• [PROVIDED DATA]:
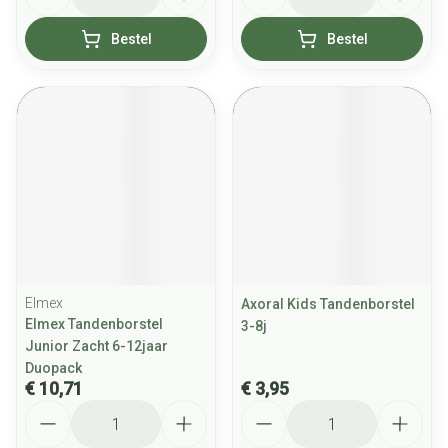
Bestel
Bestel
Elmex
Axoral Kids Tandenborstel
Elmex Tandenborstel
3-8j
Junior Zacht 6-12jaar
Duopack
€ 10,71
€ 3,95
Aantal
Aantal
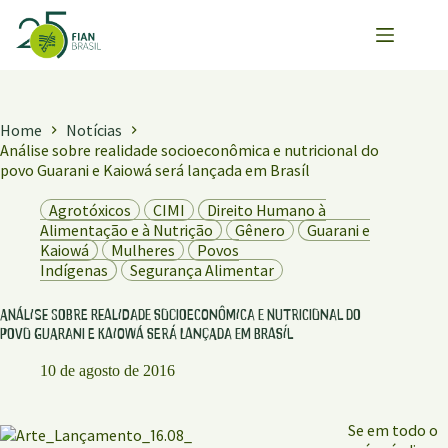
Pular
para
o
conteúdo
Home
Notícias
Análise sobre realidade socioeconômica e nutricional do
povo Guarani e Kaiowá será lançada em Brasíl
Agrotóxicos
CIMI
Direito Humano à
Alimentação e à Nutrição
Gênero
Guarani e
Kaiowá
Mulheres
Povos
Indígenas
Segurança Alimentar
Análise sobre realidade socioeconômica e nutricional do
povo Guarani e Kaiowá será lançada em Brasíl
10 de agosto de 2016
Se em todo o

• [TASK GOAL]:
Copy each line exactly, beginning at the one with "Alimentação e à Nutrição" and stopping after the last line of the entries. Include nothing else.

• [OUTPUT OF THE TASK]:
Alimentação e à Nutrição
Gênero
Guarani e
Kaiowá
Mulheres
Povos
Indígenas
Segurança Alimentar
Análise sobre realidade socioeconômica e nutricional do
povo Guarani e Kaiowá será lançada em Brasíl
10 de agosto de 2016
Se em todo o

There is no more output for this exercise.